* Your task *
Filter the material below down to the lines containing the word "target".

====== Source data

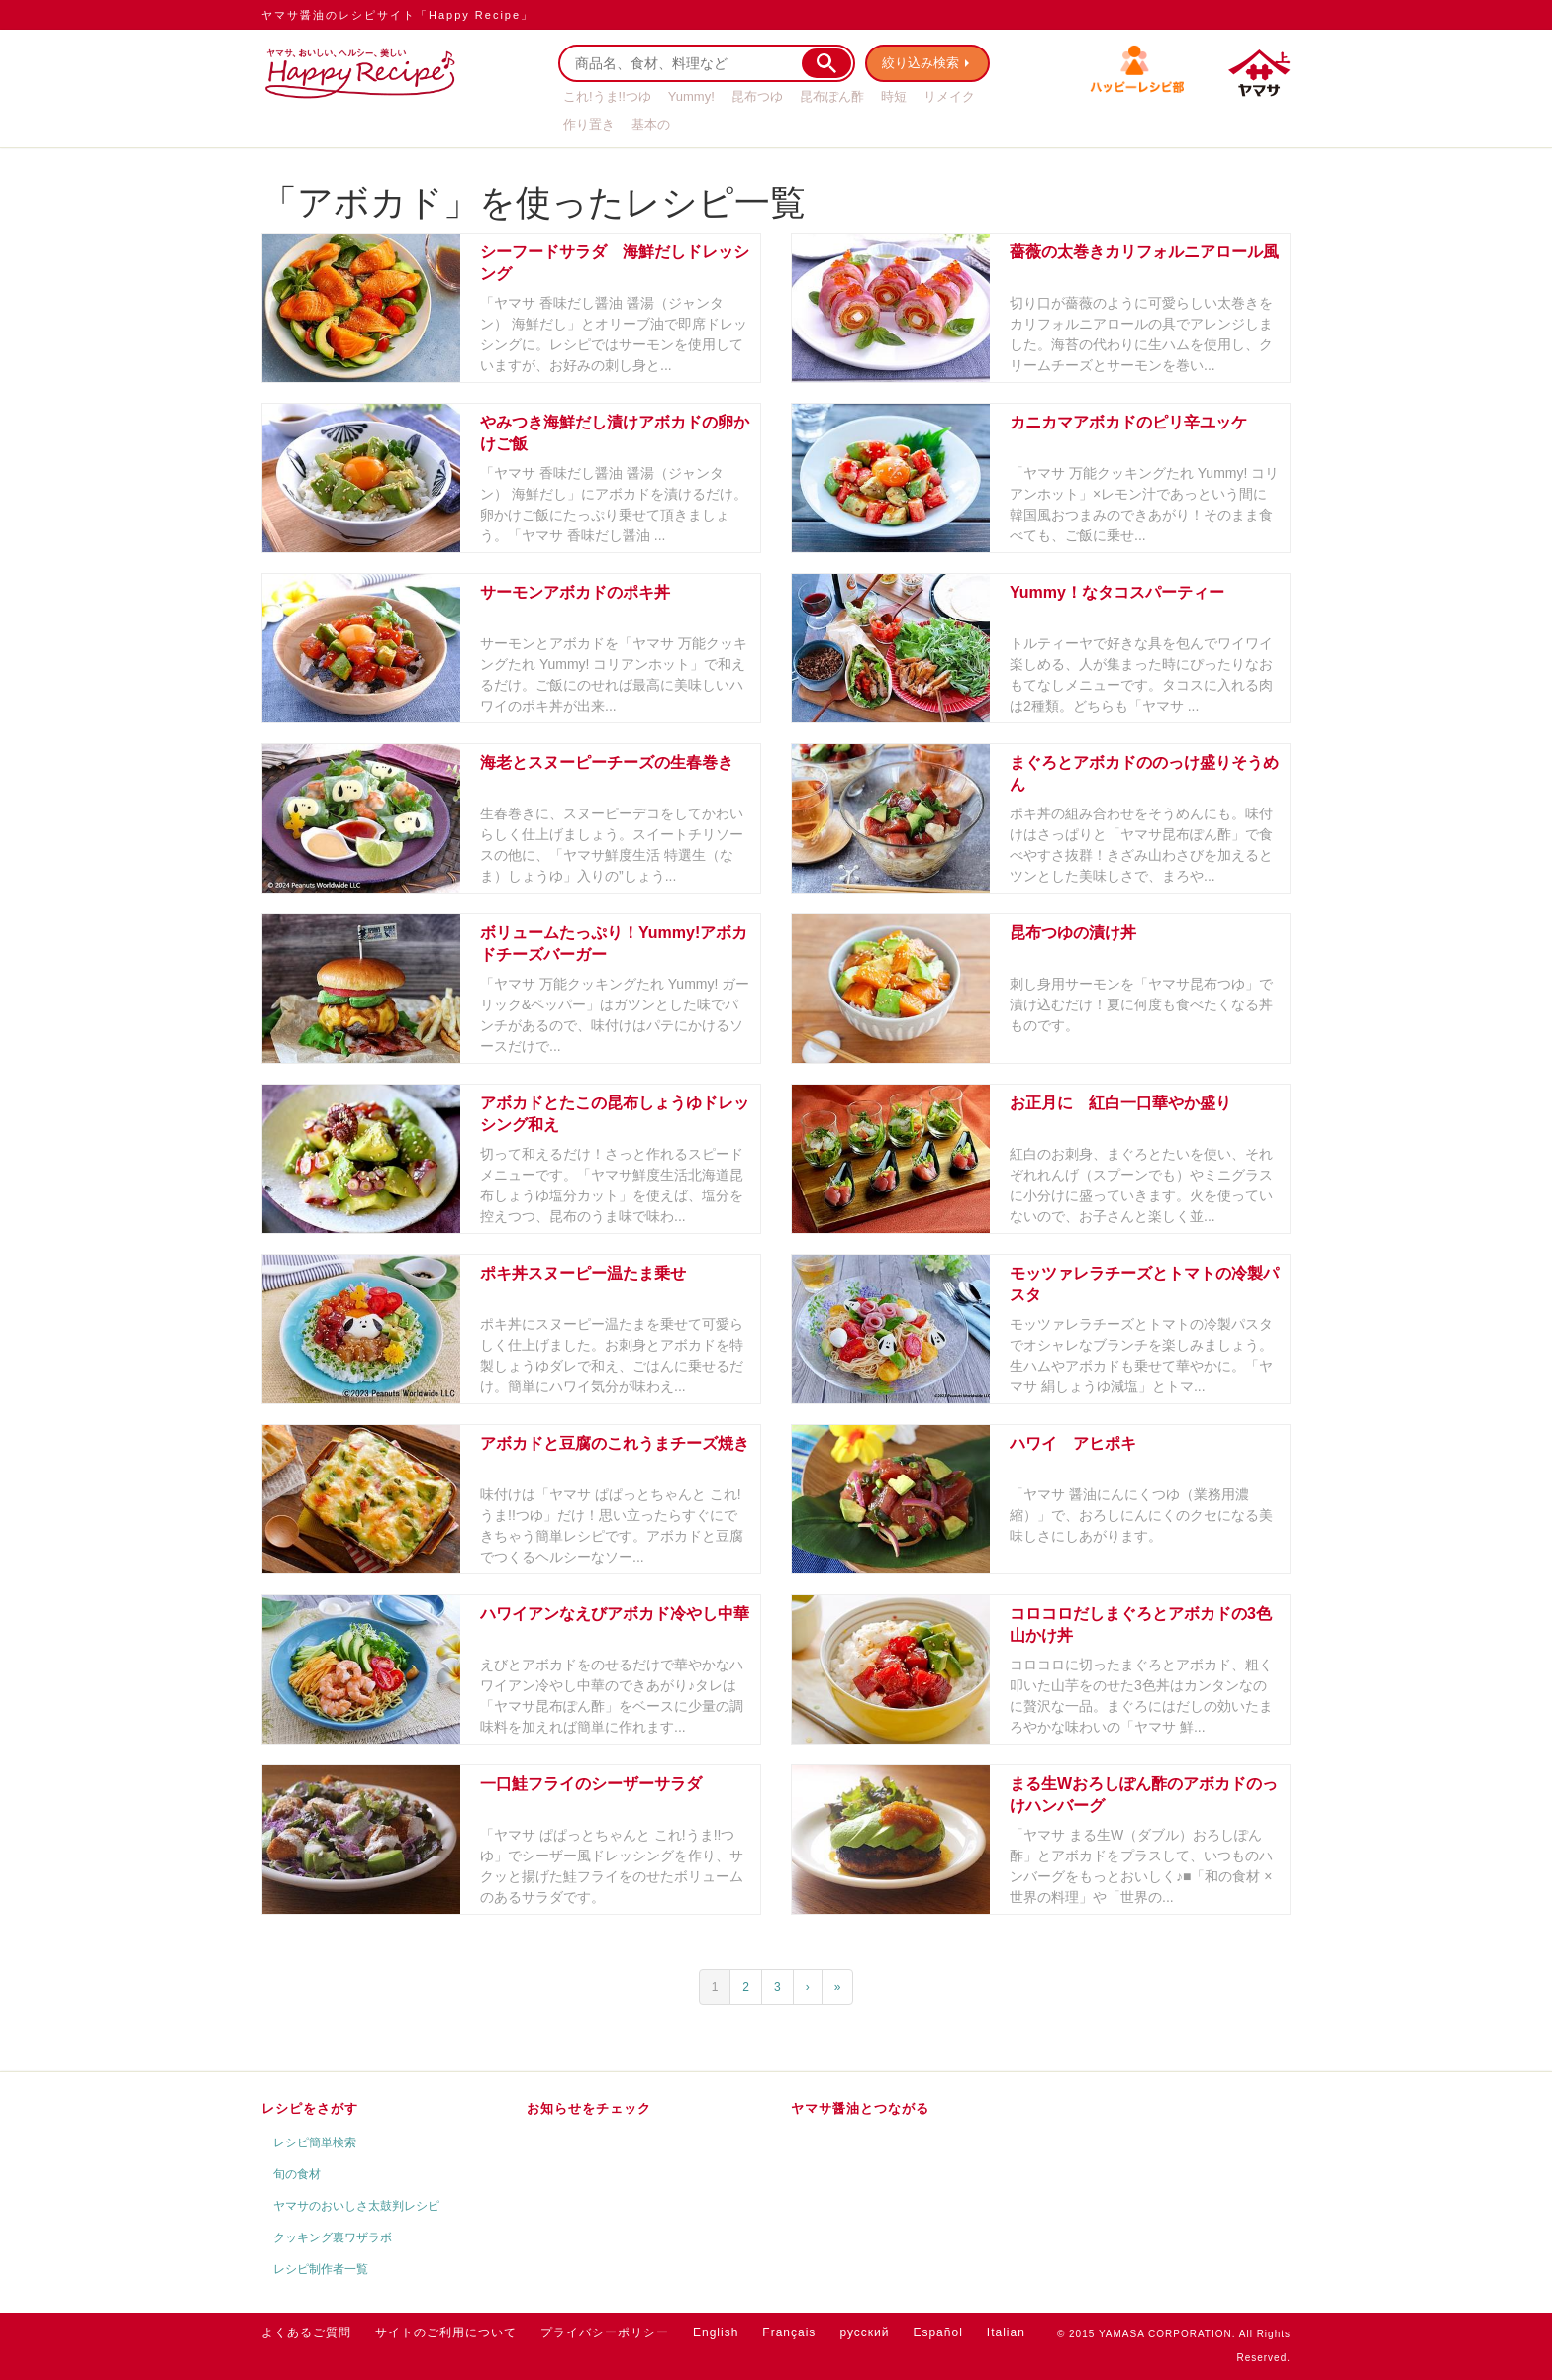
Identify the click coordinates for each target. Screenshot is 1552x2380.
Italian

============
====== Source data

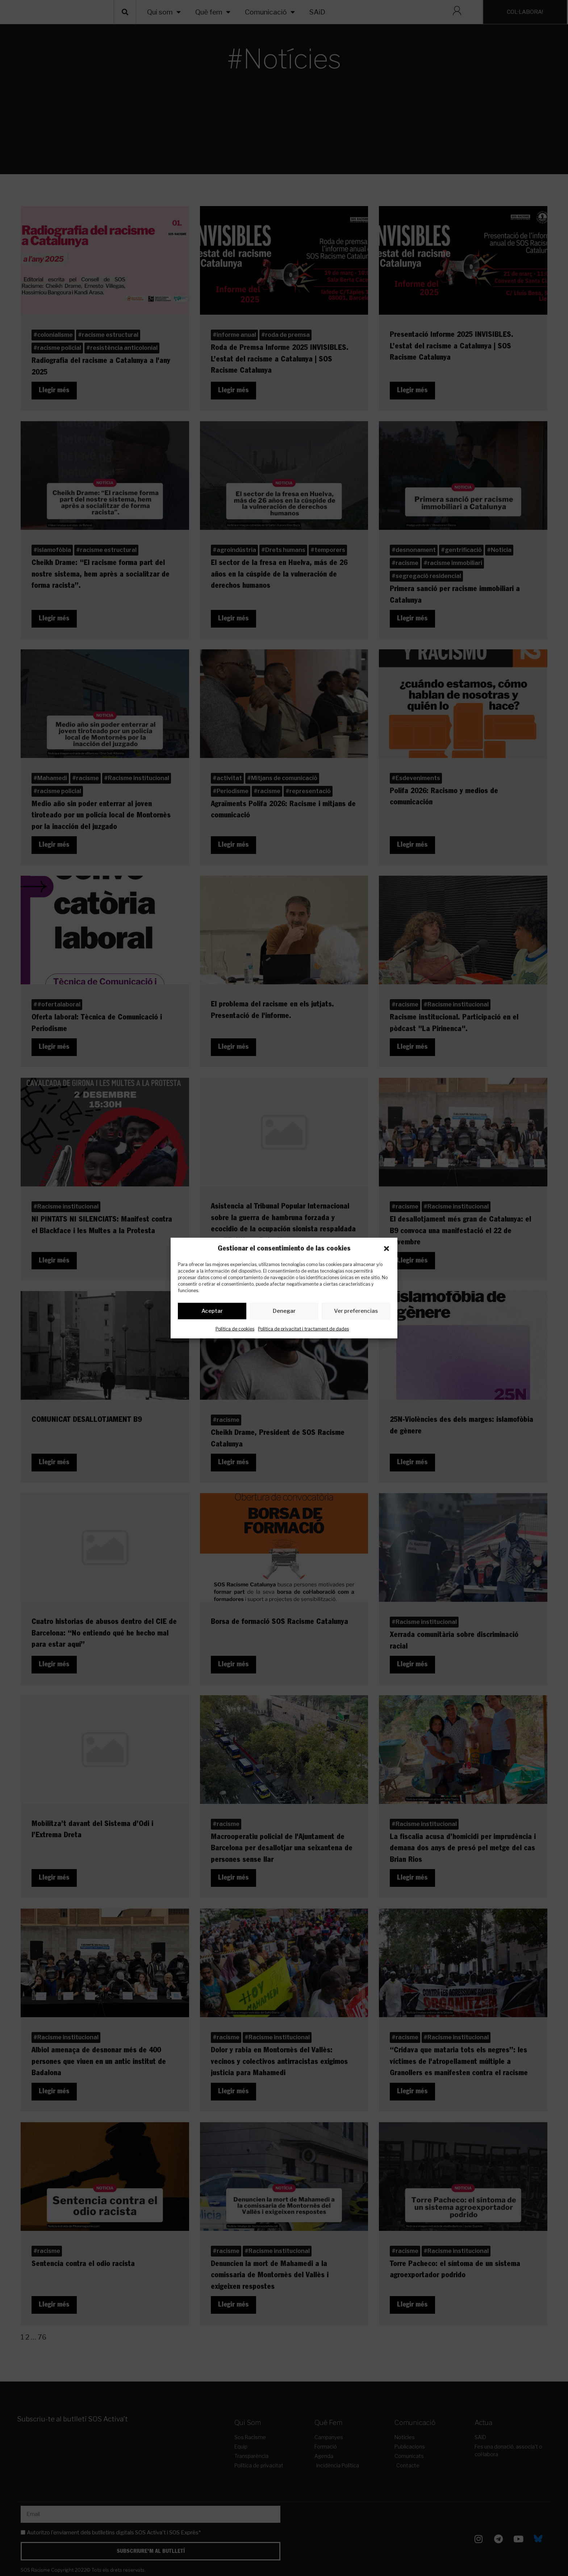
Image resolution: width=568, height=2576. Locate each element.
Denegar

============
====== Source data

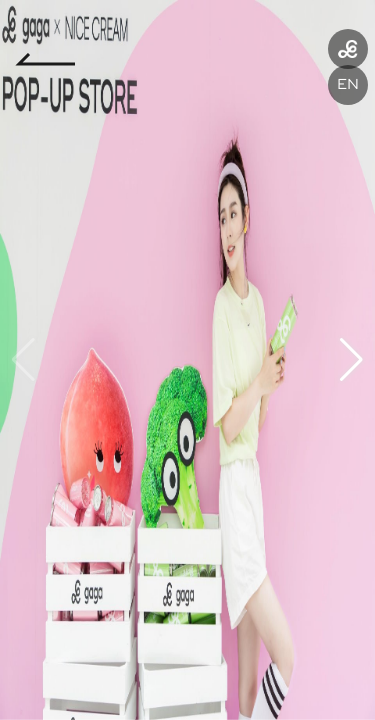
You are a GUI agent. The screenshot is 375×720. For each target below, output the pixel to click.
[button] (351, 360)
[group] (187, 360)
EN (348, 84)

============

* The answer *
Identify the click coordinates for each target. Screenshot is 1552x2380.
You are a GUI agent. The screenshot is 375×720. For each target below, output the pixel to click.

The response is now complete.